Dudleys Carlton steuerte entlang der Mersy Rail Route, während er sich der planetaren CST Station näherte. Ein einfacher Maschendrahtzaun und eine Sicherheitsbarriere aus Plastik war alles, was den zweispurigen Highway von den dicken Karbonstahlschienen trennte. Die Mersy Rail Route war eine von fünf größeren Strecken, die sich bisher vom Bahnhof aus in alle Richtungen erstreckten. Gralmonds Einwohnerschaft war zu Recht stolz darauf. Fünf Strecken in fünfundzwanzig Jahren: ein deutliches Zeichen für eine gesunde, expandierende Ökonomie. Drei der Strecken – einschließlich der Mersy Rail Route – führten zu großen Industrieparks am Stadtrand von Leonida City, während die verbliebenen beiden das Land durchzogen und sich dabei wieder und wieder gabelten und die Hauptstadt mit den wichtigsten landwirtschaftlichen Erzeugergemeinden verbanden. Tag und Nacht floss ein steter Strom von Gütern in die planetare CST Station hinein und aus ihr heraus, ein Strom, der im Verlauf der Jahre langsam zunahm, während Geld, Material und Maschinerie zu neuem Land hin zirkulierten und die Grenzen menschlicher Besiedlung Monat für Monat weiter nach außen verschoben.

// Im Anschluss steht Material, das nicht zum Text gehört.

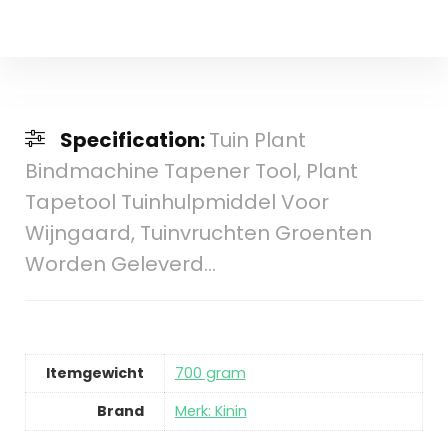
Specification:
Tuin Plant
Bindmachine Tapener Tool, Plant
Tapetool Tuinhulpmiddel Voor
Wijngaard, Tuinvruchten Groenten
Worden Geleverd…
Itemgewicht
‎700 gram
Brand
Merk: Kinin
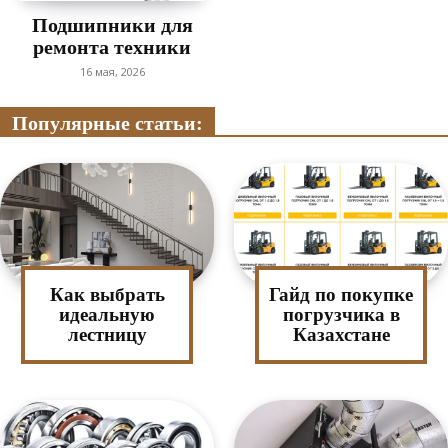
Подшипники для
ремонта техники
16 мая, 2026
Популярные статьи:
Как выбрать
Гайд по покупке
идеальную
погрузчика в
лестницу
Казахстане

Ein schwerer Frachtzug rumpelte neben Dudley her; er fuhr nur wenig schneller als der Carlton. Dudley blickte bei dem Geräusch zur Seite und sah lange, olivfarbene Waggons mit schwefelgelben, sonnengebleichten und verwitterten Schriftzügen. Es waren sicherlich fünfzig Stück, gezogen von einer gigantischen zwanzigrädrigen Maschine. Wahrscheinlich eine der GH-7-Maschinen, dachte Dudley, obwohl er nicht mit Sicherheit zu sagen vermochte, welche Marke. Diese Ungetüme kamen seit inzwischen fast achtzig Jahren zum Einsatz, ein fünfunddreißig Meter langer Rumpf voll mit supraleitenden Batterien, die massive elektrische Nabenmotoren antrieben. Gralmond würde keine größeren Loks sehen, bevor der Planet nicht vollständigen Industrialisierungsstatus erreicht hatte, vielleicht in weiteren siebzig Jahren von heute an.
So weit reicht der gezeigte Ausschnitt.